BEGIN DATA

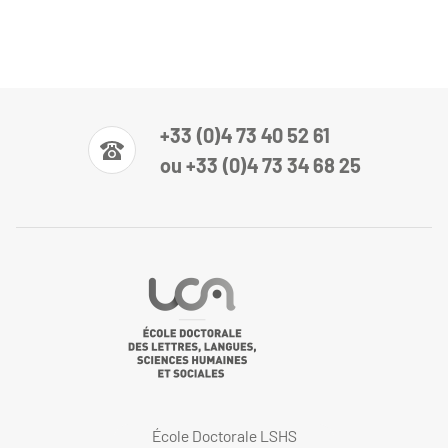
+33 (0)4 73 40 52 61
ou +33 (0)4 73 34 68 25
École Doctorale LSHS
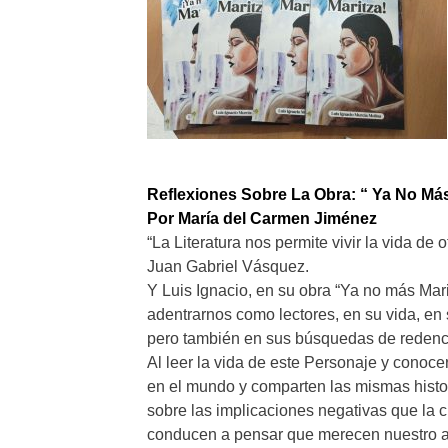
Reflexiones Sobre La Obra: “ Ya No Más 
Por María del Carmen Jiménez
“La Literatura nos permite vivir la vida de o
Juan Gabriel Vásquez.
Y Luis Ignacio, en su obra “Ya no más Mari
adentrarnos como lectores, en su vida, en
pero también en sus búsquedas de redenci
Al leer la vida de este Personaje y conoc
en el mundo y comparten las mismas histor
sobre las implicaciones negativas que la cu
conducen a pensar que merecen nuestro a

END DATA

TASK ITEM >> Give back the whole listing exactly as it stands. Drop every picture.

EXERCISE RESPONSE >>
+33 (0)4 73 40 52 61
ou +33 (0)4 73 34 68 25
École Doctorale LSHS
Reflexiones Sobre La Obra: “ Ya No Más 
Por María del Carmen Jiménez
“La Literatura nos permite vivir la vida de o
Juan Gabriel Vásquez.
Y Luis Ignacio, en su obra “Ya no más Mari
adentrarnos como lectores, en su vida, en
pero también en sus búsquedas de redenci
Al leer la vida de este Personaje y conoc
en el mundo y comparten las mismas histor
sobre las implicaciones negativas que la cu
conducen a pensar que merecen nuestro a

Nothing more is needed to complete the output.